公司在北方,逆风而行,显得格外吃力,狂风和着雨雪送进嘴裏,胸口闷得发疼,肺都要炸了。直到来到张扬的门口,我才捂着胸口弯下腰去,一只手在门上不停的拍打着。
听到张扬模糊地发出“唔”地一声,我急急说道:“张扬,你帮我叫辆车子,我要去市裏,我有急事呀!快呀!”
门开了,我兀自不知,只到拍门的手拍个空,看见张扬揉着眼睛站在我面前。
“上哪儿叫车子去呀,这都11点多了……”他嘴裏嘟囔着,等他看清我失魂落魄的样子才算清醒过来。
“啊,出事啦?”他问。
我大口大口喘着气,猛点头:“我儿子自己在家哭呢,我得去看他,张扬,你帮我截辆车子去,我截不住……”
“这穷乡僻壤,上哪儿截车去?”
“可是,我一定要去市裏,如果没法子,我就用跑的去。”张扬的话让我洩了气,也让我对他生出一种模糊的失望与疏离感,觉得身边再也没有能与我排忧解难之人。

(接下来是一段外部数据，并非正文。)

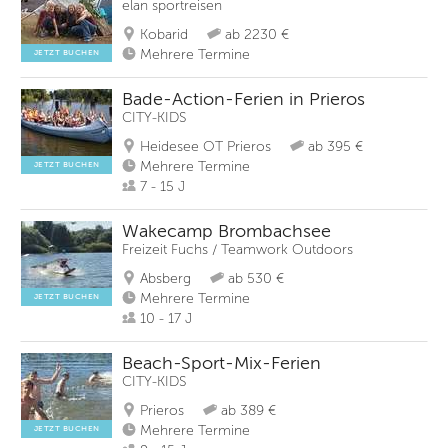
elan sportreisen
Kobarid
ab 2230 €
Mehrere Termine
JETZT BUCHEN
Bade-Action-Ferien in Prieros
CITY-KIDS
Heidesee OT Prieros
ab 395 €
Mehrere Termine
JETZT BUCHEN
7 - 15 J
Wakecamp Brombachsee
Freizeit Fuchs / Teamwork Outdoors
Absberg
ab 530 €
Mehrere Termine
JETZT BUCHEN
10 - 17 J
Beach-Sport-Mix-Ferien
CITY-KIDS
Prieros
ab 389 €
Mehrere Termine
JETZT BUCHEN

张扬看到了我眸子裏黯淡下来的光,他想了想,眼睛一亮:“对,我们去村裏借车去,他们家裏一般都有农用三轮……”他话没完,我已跑出了公寓。听到他在后面喊:“等我穿好衣服呀……”
离公司三四裏地,有个村子。路不太走,我踩着泥泞深一脚浅一脚。夜,漆黑如墨,真的是伸手不见五指。眼前好象有无数纠缠交错着的黑影扑过来,让人忍不住侧了脸让开。
远处隐约有了三两盏微弱的灯光。就靠着这点微光的指引,我来了这座村子。
这一家是离村口最近的一家。站在高高的院墻外面,看不到裏面是否还亮着灯。农民本来就睡得早,更何况天这样冷,又是这么晚了。
可我已经顾不得了。走上前去,将门拍得震天响。北风肆虐的呼叫着,我的叫声在风中显得断断续续,象被撕成碎片的纸,晃悠悠飘过去,一点力度也没有。院子裏的狗也叫起来了,虽然淹没了我的叫声,却也帮了我的忙——帮我叫醒了主人。看到院子裏亮起了门灯。我知道,也许有希望了。
接着院子裏响起一声喝问。是个男人的声音。我停止拍门,尽可能的放开嗓门,怕他听不清:“大哥,我是前面成衣厂的,有急事,请你开开门呀!”门“吱呀”一声打开了,一个男人披着棉衣出现在我面前。向院子裏看去,真的有一辆机动三轮停着,感觉希望又大了几分,只要面前这个人能送我!